- The paper introduces a multi-agent testbed, WereWolf-Plus, that provides refined role-specific metrics and enhanced evaluation compared to DSGBench.
- It employs diverse roles and modular configurations to assess AI agents’ social reasoning, cooperation, and strategic decision-making.
- Experimental results show that the Deepseek-V3 model outperforms other LLMs through effective experience-retrieval augmentation strategies.
Highlights of "WereWolf-Plus: An Update of Werewolf Game setting Based on DSGBench"
The paper "WereWolf-Plus: An Update of Werewolf Game setting Based on DSGBench" introduces an advanced multi-agent testbed, WereWolf-Plus, designed to evaluate the strategic reasoning of LLM-based agents in complex social settings. WereWolf-Plus extends the limitations of existing platforms by providing a multi-model, multi-dimensional evaluation of agents engaged in the Werewolf game. Using a framework that supports heterogeneous role assignments and enriched evaluation metrics, the paper aims to assess key capabilities such as social reasoning, cooperation, and strategic influence.

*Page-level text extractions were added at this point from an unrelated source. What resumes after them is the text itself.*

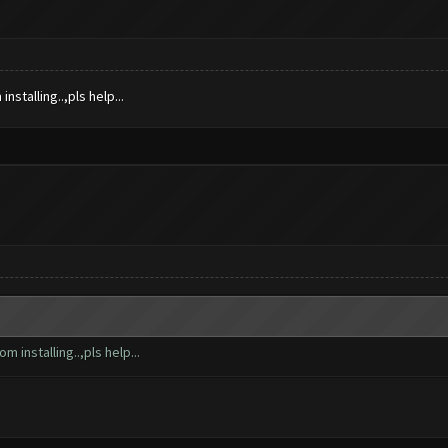
nstalling..,pls help...
m installing..,pls help...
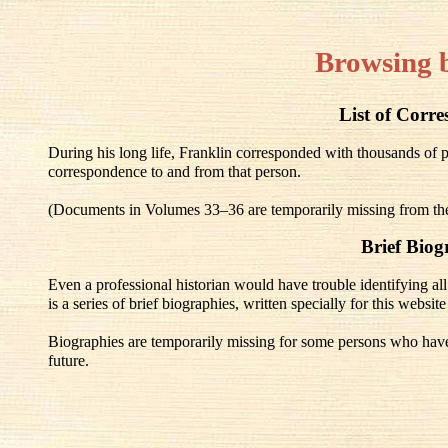
Browsing 
List of Corr
During his long life, Franklin corresponded with thousands of 
correspondence to and from that person.
(Documents in Volumes 33–36 are temporarily missing from the 
Brief Biog
Even a professional historian would have trouble identifying all 
is a series of brief biographies, written specially for this websit
Biographies are temporarily missing for some persons who have 
future.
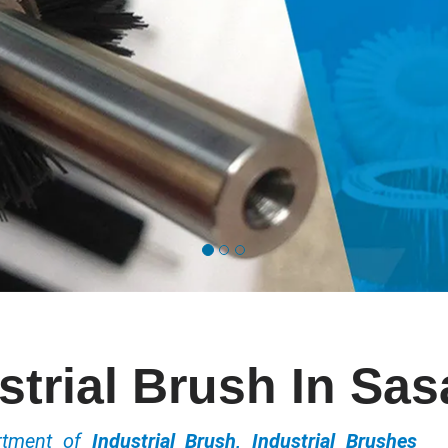
strial Brush In Sa
ortment of
Industrial Brush, Industrial Brushes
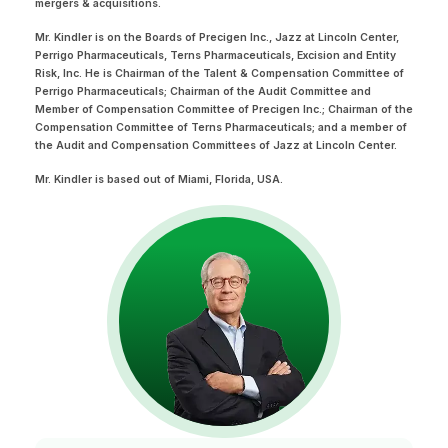
mergers & acquisitions.
Mr. Kindler is on the Boards of Precigen Inc., Jazz at Lincoln Center,
Perrigo Pharmaceuticals, Terns Pharmaceuticals, Excision and Entity
Risk, Inc. He is Chairman of the Talent & Compensation Committee of
Perrigo Pharmaceuticals; Chairman of the Audit Committee and
Member of Compensation Committee of Precigen Inc.; Chairman of the
Compensation Committee of Terns Pharmaceuticals; and a member of
the Audit and Compensation Committees of Jazz at Lincoln Center.
Mr. Kindler is based out of Miami, Florida, USA.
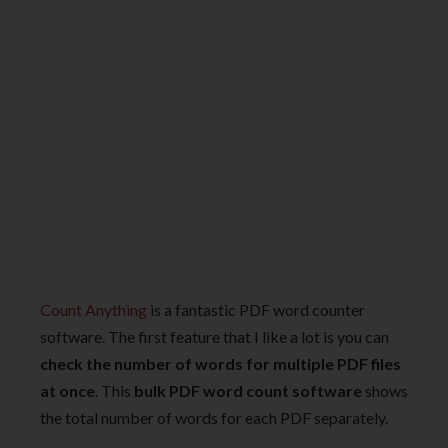
Count Anything
is a fantastic PDF word counter
software. The first feature that I like a lot is you can
check the number of words for multiple PDF files
at once
. This
bulk PDF word count software
shows
the total number of words for each PDF separately.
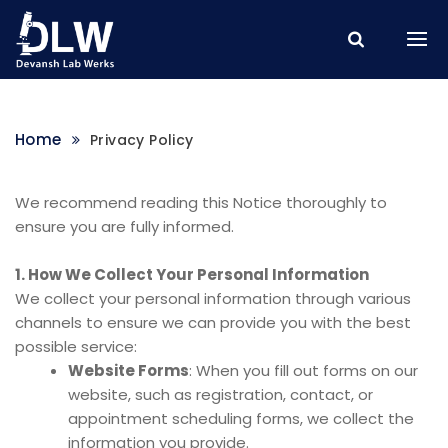
Home
Privacy Policy
We recommend reading this Notice thoroughly to
ensure you are fully informed.
1. How We Collect Your Personal Information
We collect your personal information through various
channels to ensure we can provide you with the best
possible service:
Website Forms
: When you fill out forms on our
website, such as registration, contact, or
appointment scheduling forms, we collect the
information you provide.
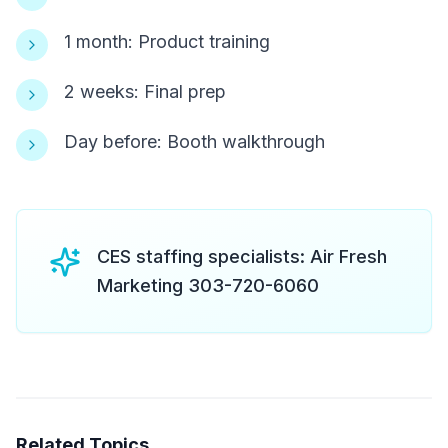
1 month: Product training
2 weeks: Final prep
Day before: Booth walkthrough
CES staffing specialists: Air Fresh
Marketing 303-720-6060
Related Topics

Framework Overview and Features
The foundation of WereWolf-Plus is a robust simulation environment that adheres closely to the standard roles and rules of the Werewolf game. The framework facilitates scenarios with varied roles such as Seer, Witch, Hunter, Guard, and Sheriff, thus enabling a nuanced analysis of agents' skills across differing roles.
Figure 1: The Complete Game Flow of WereWolf-Plus.
Key features include role-specific evaluations and agent models configured to reflect a spectrum of reasoning and cooperation strategies. Crucially, the simulation environment is highly extensible, supporting a wide array of configurations and customized model assignments.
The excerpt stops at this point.